Why Central Bank Digital Currencies May Be the Next Disruptor in Payments
A brief guide to the global CBDC race and how it may transform the cross-border payments market.
Ignacio E. Carballo
Senior Consultant – Financial Inclusion and Alternative Finance Lead – APAC and LATAM
Over the last decade, the financial services industry has entered a new digital era. This process was dramatically accelerated by the Covid-19 pandemic and one of the key trends that it unleashed was a global race to develop what became known as the Central Bank Digital Currencies (CBDCs). Currently, over 90% of the world’s central banks are studying the possibility of issuing CBDCs, and 60% are already performing tests or proofs of concept.1
Additionally, some of these financial institutions are striving to develop CBDC-based cross-border digital payment systems that could revolutionize the market for international payments.
In part, this global CBDC race has been a response to the growth of the cryptocurrency industry and the disruptions it caused in private and public sectors globally. Faced with the increasing popularity of Bitcoins and other digital currencies worldwide, central banks in various countries decided it was time to counter what was ultimately a direct threat to their monopoly on issuing money.2 Unsurprisingly, in a world where financial digitalization has been advancing fast, they concluded that the most logical way to do so was to launch their own digital currencies.

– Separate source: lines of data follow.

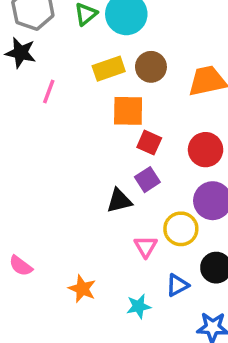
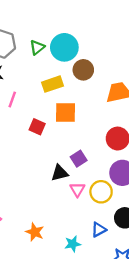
brown circle: (151, 67) -> (83, 70), moved
red square: (149, 143) -> (37, 127), moved
pink triangle: (146, 246) -> (77, 189), moved

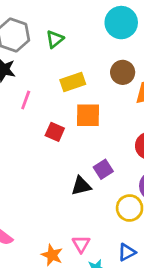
cyan circle: (64, 47) -> (121, 23), moved
brown circle: (83, 70) -> (123, 72), moved
pink triangle: (77, 189) -> (81, 244), moved

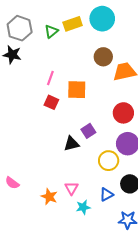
yellow rectangle: (73, 82) -> (73, 24), moved
pink line: (26, 100) -> (50, 78), moved

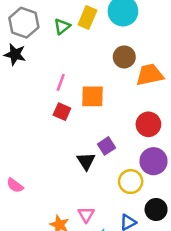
yellow rectangle: (73, 24) -> (87, 18), turned -48
black triangle: (71, 144) -> (86, 161), turned -49
pink semicircle: (12, 183) -> (15, 185), moved

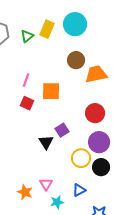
black circle: (156, 209) -> (101, 167), moved

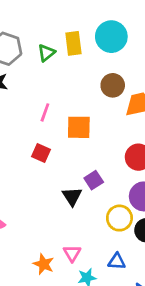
yellow rectangle: (47, 29) -> (73, 43), turned -30
red square: (27, 103) -> (41, 153), moved
blue triangle: (79, 190) -> (117, 261), turned 32

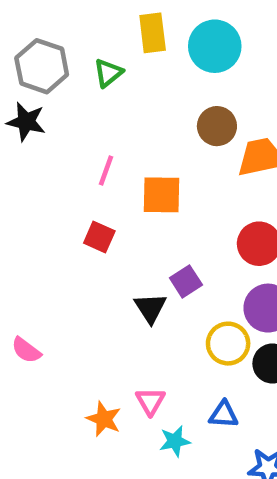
yellow rectangle: (73, 43) -> (153, 33), moved

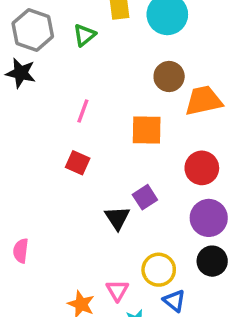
orange square: (161, 195) -> (147, 130), moved
yellow circle: (228, 344) -> (159, 270), moved
pink semicircle: (26, 350) -> (21, 251), turned 60
blue triangle: (224, 415) -> (174, 301), turned 35

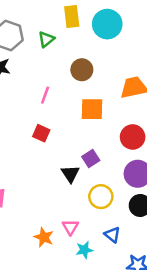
brown circle: (169, 77) -> (82, 70), moved
yellow circle: (159, 270) -> (101, 197), moved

Other factors have contributed to fueling central banks’ interest in CBDCs, such as the growing demand for innovative digital payment solutions in retail, the decline in cash usage, and the soaring adoption of privately-issued digital assets (mostly stablecoins).
An Explanation of CBDCs
CBDCs are, essentially, digital currencies issued by central banks. Their value is tied to the official currency of the issuing country through legal guarantees created by local regulators. This underlying support system distinguishes CBDCs from other types of digital assets, such as floatable cryptocurrencies or stablecoins, which are “decentralized” and/or operated by the private sector.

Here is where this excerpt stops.